S.B. : L’été dernier, la start-up Filecoin qui développe une solution de stockage de données basée sur la blockchain a levé 250 millions de dollars. En début d’année, la start-up Brave qui développe un navigateur web nouvelle génération a levé 36 millions de dollars en moins d’une minute ! Ce sont ces opérations qui font briller les yeux et qui aiguisent les appétits.

« La Chine a décidé d’interdire les ICO pour les entreprises chinoises tant qu’un cadre juridique n’a pas été posé. »

Ces ICO concernent beaucoup d’entreprises françaises ?

S.B. : Pour l’instant, il y en a eu trois à ma connaissance. La première a été réalisée par la société Beyond The Void qui est basée à Lyon et qui a levé 300 000 dollars. En début d’année, une autre entreprise lyonnaise, iExec, a levé plusieurs millions de dollars. Enfin DomRaider serait sur le point de lever 35 millions. Plein d’autres entreprises françaises s’intéressent au sujet actuellement.

Des montants énormes et pas de régulation : comment réagissent les autorités financières ?

S.B. : Dans tous les pays, les régulateurs se demandent comment protéger les investisseurs. Il y a des positions plus ou moins fermes et établies. La Chine a décidé d’interdire les ICO pour les entreprises chinoises tant qu’un cadre juridique n’a pas été posé. En France, l’Autorité des marchés financiers n’a pas encore pris de position.

Et qui sont les crypto-investisseurs ?

S.B. : Les premiers, ce sont les crypto-millionnaires, ceux qui ont acheté du bitcoin quand il ne valait même pas un dollar et qui cherchent aujourd’hui à diversifier leurs avoirs pour limiter les risques de pertes liés aux fluctuations du bitcoin. Ceux-là peuvent facilement mobiliser, sur une seule opération, 150 ou 200 bitcoins (NDLR : 1,2 à 1,6 million de dollars). Après, on trouve aussi des investisseurs institutionnels et des fonds d’investissement qui voient là un intérêt financier à investir dans un projet autour de la blockchain. Et puis, on a aussi des particuliers qui rêvent de pouvoir faire beaucoup d’argent rapidement via les ICO. Mais, avec les ICO, il faut garder à l’esprit qu’on est souvent plus proche du casino et que de la Bourse.

Si je vous entends, on va droit vers une bulle avec ces crypto-monnaies...

S.B. : C’est une certitude. Les montants investis sur des ICO depuis le début de l’année sont déments. Ces montants sont souvent hors de propos par rapport aux projets d’entreprises. On est dans la même configuration qu’au début des années 2000 et de la bulle Internet. Ma conviction, c’est que cette bulle va éclater et va assainir la situation. On pourra alors repartir sur des bases saines.
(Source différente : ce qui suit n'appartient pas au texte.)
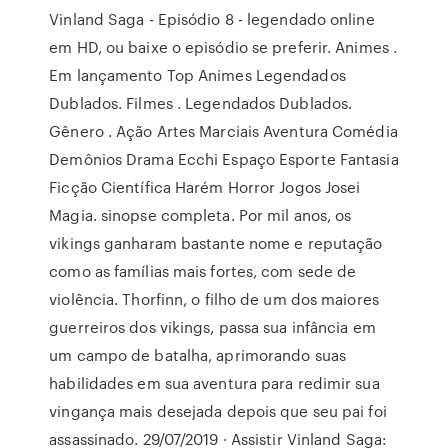
Vinland Saga - Episódio 8 - legendado online
em HD, ou baixe o episódio se preferir. Animes .
Em lançamento Top Animes Legendados
Dublados. Filmes . Legendados Dublados.
Gênero . Ação Artes Marciais Aventura Comédia
Demônios Drama Ecchi Espaço Esporte Fantasia
Ficção Científica Harém Horror Jogos Josei
Magia. sinopse completa. Por mil anos, os
vikings ganharam bastante nome e reputação
como as famílias mais fortes, com sede de
violência. Thorfinn, o filho de um dos maiores
guerreiros dos vikings, passa sua infância em
um campo de batalha, aprimorando suas
habilidades em sua aventura para redimir sua
vingança mais desejada depois que seu pai foi
assassinado. 29/07/2019 · Assistir Vinland Saga: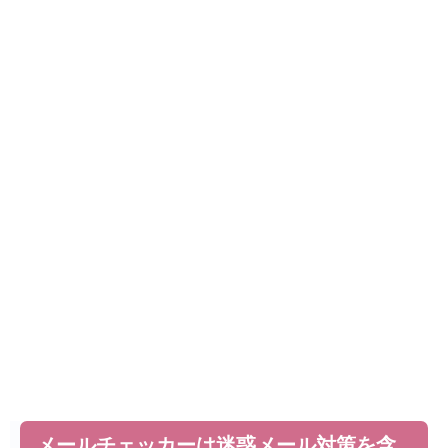
メールチェッカーは迷惑メール対策を含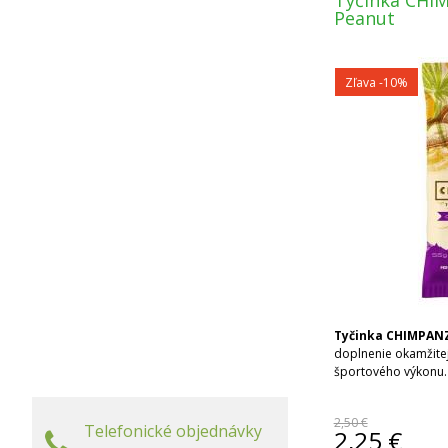
Tyčinka CHI
Peanut
Zľava -10%
Tyčinka CHIMPAN
doplnenie okamžitej
športového výkonu.
2,50 €
Telefonické objednávky
2,25
€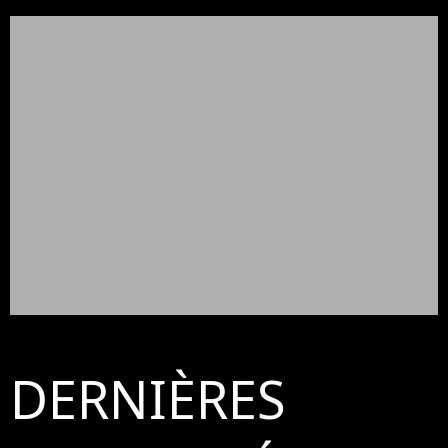
DERNIÈRES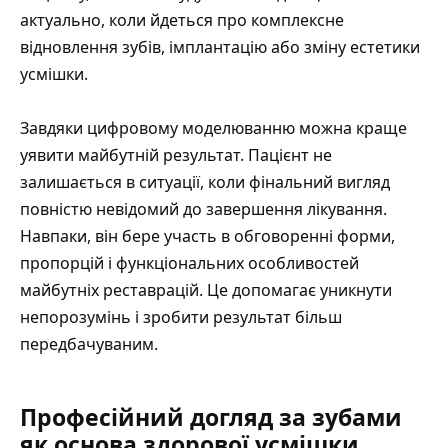
актуально, коли йдеться про комплексне
відновлення зубів, імплантацію або зміну естетики
усмішки.
Завдяки цифровому моделюванню можна краще
уявити майбутній результат. Пацієнт не
залишається в ситуації, коли фінальний вигляд
повністю невідомий до завершення лікування.
Навпаки, він бере участь в обговоренні форми,
пропорцій і функціональних особливостей
майбутніх реставрацій. Це допомагає уникнути
непорозумінь і зробити результат більш
передбачуваним.
Професійний догляд за зубами
як основа здорової усмішки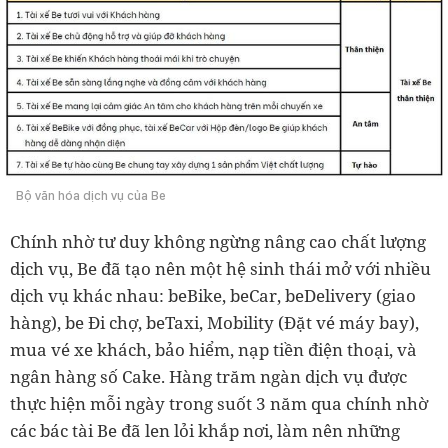
Bộ văn hóa dịch vụ của Be
Chính nhờ tư duy không ngừng nâng cao chất lượng
dịch vụ, Be đã tạo nên một hệ sinh thái mở với nhiều
dịch vụ khác nhau: beBike, beCar, beDelivery (giao
hàng), be Đi chợ, beTaxi, Mobility (Đặt vé máy bay),
mua vé xe khách, bảo hiểm, nạp tiền điện thoại, và
ngân hàng số Cake. Hàng trăm ngàn dịch vụ được
thực hiện mỗi ngày trong suốt 3 năm qua chính nhờ
các bác tài Be đã len lỏi khắp nơi, làm nên những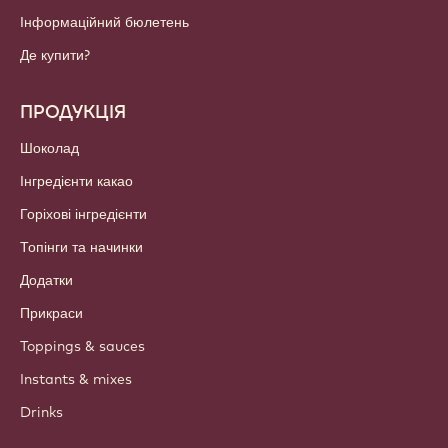
Інформаційний бюлетень
Де купити?
ПРОДУКЦІЯ
Шоколад
Інгредієнти какао
Горіхові інгредієнти
Топінги та начинки
Додатки
Прикраси
Toppings & sauces
Instants & mixes
Drinks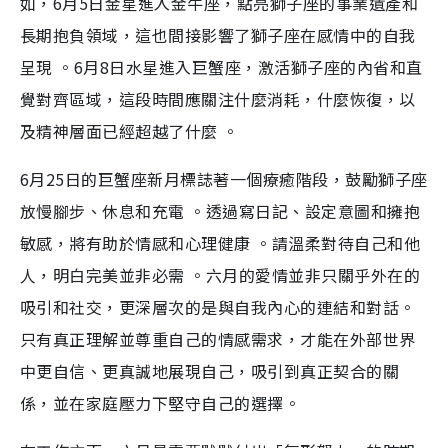
如，6月5日金星進入金牛座，點亮獅子座的事業遺產和
長期抱負領域，這也間接影響了獅子座在感情中的自我
呈現 。6月8日水星進入巨蟹座，激活獅子座的內省和直
覺對齊區域，這段時間應關注什麼消耗，什麼恢復，以
及精神層面已經超越了什麼 。
6月25日的巨蟹座新月標誌著一個療癒階段，鼓勵獅子座
放慢腳步、休息和充電 。透過寫日記、設定意圖和擁抱
敏感，將有助於情感和心理健康 。請溫柔對待自己和他
人，明白完美並非必需 。六月的愛情並非只關乎外在的
吸引和社交，更深層次的是與自我內心的連結和對話。
只有真正理解並尊重自己的情感需求，才能在外部世界
中更自信、更真誠地展現自己，吸引到真正契合的關
係，並在家庭壓力下堅守自己的選擇。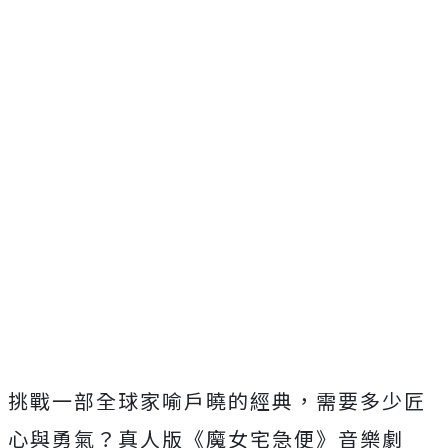
挑戰一部全球家喻戶曉的經典，需要多少匠
心與勇氣？真人版《魔女宅急便》音樂劇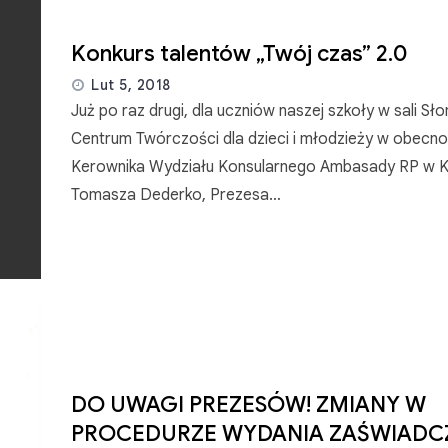
Konkurs talentów „Twój czas” 2.0
Lut 5, 2018
Już po raz drugi, dla uczniów naszej szkoły w sali Sł
Centrum Twórczości dla dzieci i młodzieży w obecno
Kerownika Wydziału Konsularnego Ambasady RP w Ki
Tomasza Dederko, Prezesa…
DO UWAGI PREZESÓW! ZMIANY W
PROCEDURZE WYDANIA ZAŚWIADC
Vous dites que les crypto-monnaies et les ICO sont un formidable outil, mais pas mâture, et surtout hyper-risqué pour les investisseurs. On en est là aujourd’hui ?

Sur l’aspect financier oui. Mais ce sont aussi des technologies très peu mâtures, toujours en mutation. Cela peut devenir difficile d’investir sur ce genre de technologie car on peut se demander si ce modèle sera encore valable dans deux ou trois ans. Donc, un projet d’entreprise autour de la blockchain doit aussi être abordé sur la durée. Comme tout investissement finalement.